Wenn wir also über den Jugendmedienschutz sprechen, müssen wir nicht von vorne anfangen. Der Schutz von Kindern und Jugendlichen ruht auf zwei Säulen: einer technischen und einer, die auf Medienkompetenz und Aufklärung setzt. Technisch setzt der bestehende Jugendmedienschutzstaatsvertrag nicht auf Zensur, wie heute manche verlangen, sondern auf die Einrichtung der freiwilligen Selbstkontrolle. Die FSM, Freiwillige Selbstkontrolle der Multimediadienstanbieter, hat sich bewährt. Gleiches gilt für die weiteren Selbstkontrolleinrichtungen wie Freiwillige Selbstkontrolle Fernsehen

(Präsident Ralf Wieland)

FSF, die Freiwillige Selbstkontrolle der Filmwirtschaft FSK und die Unterhaltungssoftware Selbstkontrolle USK. Unser Ziel ist es, dieses System der regulierten Selbstregulierung weiter zu stärken.
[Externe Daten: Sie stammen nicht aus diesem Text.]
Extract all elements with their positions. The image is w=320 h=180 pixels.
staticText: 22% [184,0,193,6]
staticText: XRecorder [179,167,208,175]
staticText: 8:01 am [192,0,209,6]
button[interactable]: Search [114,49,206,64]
Die Regelungen zur freiwilligen Selbstkontrolle sollen einen wirkungsvollen Ausgleich schaffen zwischen den verfassungsrechtlich geschützten und hoheitlich zu gewährleistenden Anforderungen an einen effektiven Jugendmedienschutz auf der einen Seite und den durch das Grundgesetz geschützten Freiheiten der Anbieter und Rezipienten auf der anderen Seite. Wo immer sich zeigt, dass die Selbstkontrolle nicht oder nicht mehr greift, muss über verschärfte Standards gesprochen werden.
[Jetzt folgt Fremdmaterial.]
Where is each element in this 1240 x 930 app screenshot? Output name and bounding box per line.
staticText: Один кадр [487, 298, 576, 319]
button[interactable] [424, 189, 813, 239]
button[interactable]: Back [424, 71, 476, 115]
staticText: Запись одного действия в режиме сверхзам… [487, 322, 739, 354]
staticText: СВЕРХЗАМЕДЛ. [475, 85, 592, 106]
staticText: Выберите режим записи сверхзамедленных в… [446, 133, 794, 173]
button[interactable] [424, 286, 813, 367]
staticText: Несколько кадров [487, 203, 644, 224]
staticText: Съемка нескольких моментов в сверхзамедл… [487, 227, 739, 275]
Ein wichtiger Baustein dieser Selbstregulierung sind sogenannte Jugendschutzprogramme. Sie verbessern die Möglichkeiten der Nutzer, mithilfe von Jugendschutzsoftware die Anzeige von bestimmten Seiten für die jugendlichen oder kindlichen Nutzer des eigenen Computers zu beschränken oder das Laden der Seiten nach Alter zu staffeln. Auf diesem Weg sollten wir entschlossen weitergehen. Aber auch hier kommt wieder die Verantwortung der Eltern ins Spiel. Sie sollen und müssen sich erst einmal dafür entscheiden, überhaupt Schutzprogramme auf den Rechnern ihrer Kinder zu installieren. Je mehr die vorhandenen Jugendschutzprogramme eingesetzt werden, je mehr sich ihre Anwendung durchsetzt, desto mehr Kinder werden geschützt und desto mehr Onlineanbieter werden sich mit dieser Möglichkeit zur jugendmedienschutzkonformen Programmierung ihres Webauftritts beschäftigen.
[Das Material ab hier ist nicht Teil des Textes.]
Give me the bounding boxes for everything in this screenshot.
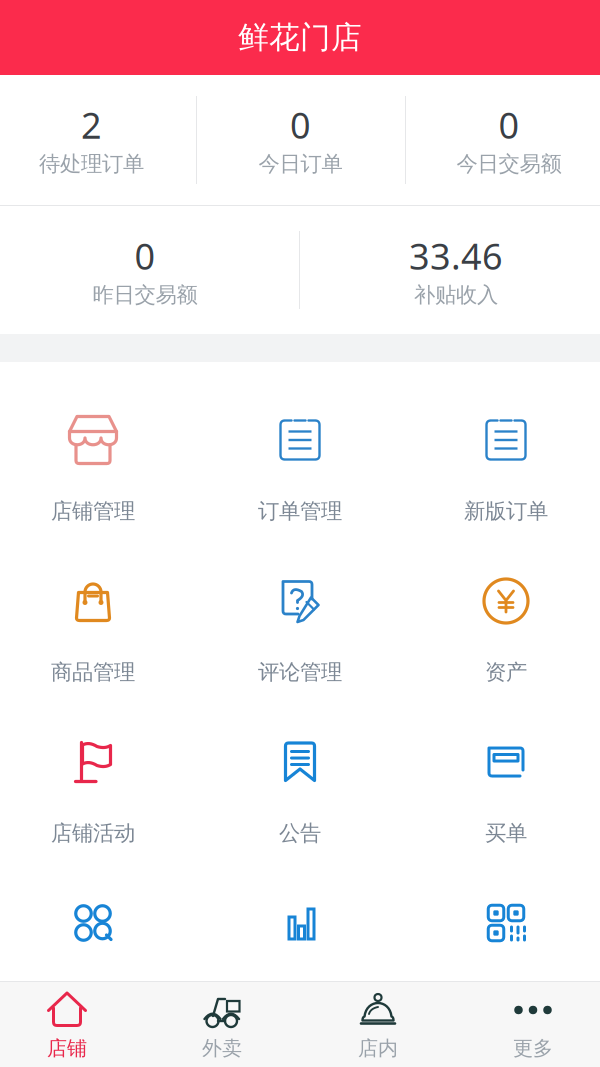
staticText: 经营数据 bbox=[258, 981, 342, 1007]
staticText: 扫码核销 bbox=[51, 981, 135, 1007]
staticText: 公告 bbox=[279, 820, 321, 846]
staticText: 外卖 bbox=[202, 1036, 242, 1061]
staticText: 评论管理 bbox=[258, 659, 342, 685]
staticText: 补贴收入 bbox=[414, 282, 498, 308]
button[interactable]: 店铺 bbox=[0, 982, 150, 1067]
button[interactable]: 经营数据 bbox=[200, 845, 400, 1006]
staticText: 新版订单 bbox=[464, 498, 548, 524]
button[interactable]: 收款码 bbox=[400, 845, 600, 1006]
staticText: 今日交易额 bbox=[456, 151, 562, 177]
staticText: 2 bbox=[81, 101, 102, 149]
staticText: 0 bbox=[134, 232, 156, 280]
button[interactable]: 评论管理 bbox=[200, 523, 400, 684]
staticText: 店内 bbox=[358, 1036, 398, 1061]
staticText: 今日订单 bbox=[258, 151, 342, 177]
staticText: 店铺 bbox=[47, 1036, 87, 1061]
button[interactable]: 订单管理 bbox=[200, 362, 400, 523]
button[interactable]: 更多 bbox=[450, 982, 600, 1067]
button[interactable]: 资产 bbox=[400, 523, 600, 684]
staticText: 商品管理 bbox=[51, 659, 135, 685]
button[interactable]: 公告 bbox=[200, 684, 400, 845]
staticText: 收款码 bbox=[474, 981, 538, 1007]
button[interactable]: 新版订单 bbox=[400, 362, 600, 523]
staticText: 待处理订单 bbox=[39, 151, 144, 177]
staticText: 昨日交易额 bbox=[92, 282, 198, 308]
staticText: 店铺管理 bbox=[51, 498, 135, 524]
staticText: 更多 bbox=[513, 1036, 553, 1061]
button[interactable]: 店铺活动 bbox=[0, 684, 200, 845]
button[interactable]: 商品管理 bbox=[0, 523, 200, 684]
staticText: 0 bbox=[498, 101, 520, 149]
staticText: 33.46 bbox=[409, 232, 503, 280]
staticText: 买单 bbox=[485, 820, 527, 846]
staticText: 鲜花门店 bbox=[238, 19, 362, 56]
button[interactable]: 店铺管理 bbox=[0, 362, 200, 523]
staticText: 订单管理 bbox=[258, 498, 342, 524]
button[interactable]: 外卖 bbox=[150, 982, 300, 1067]
staticText: 资产 bbox=[485, 659, 527, 685]
button[interactable]: 扫码核销 bbox=[0, 845, 200, 1006]
staticText: 0 bbox=[290, 101, 311, 149]
staticText: 店铺活动 bbox=[51, 820, 135, 846]
button[interactable]: 店内 bbox=[300, 982, 450, 1067]
button[interactable]: 买单 bbox=[400, 684, 600, 845]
Die zweite Säule des Kinder- und Jugendmedienschutzes bleibt der Ausbau der Medienkompetenz und die präventive Aufklärung. Der Staat kann dies fördern, aber in erster Linie ist das eine gesellschaftliche Aufgabe. Kinder müssen bei der Mediennutzung von Eltern und Pädagogen begleitet werden, die mit ihnen darüber sprechen und dabei ihren Sinn für Qualität schärfen. Jugendmedienschutz ist also auch ein pädagogisches Thema. Unsere Schulen fördern bei den Kindern und Jugendlichen den bewussten und verantwortungsvollen Umgang mit den Medien.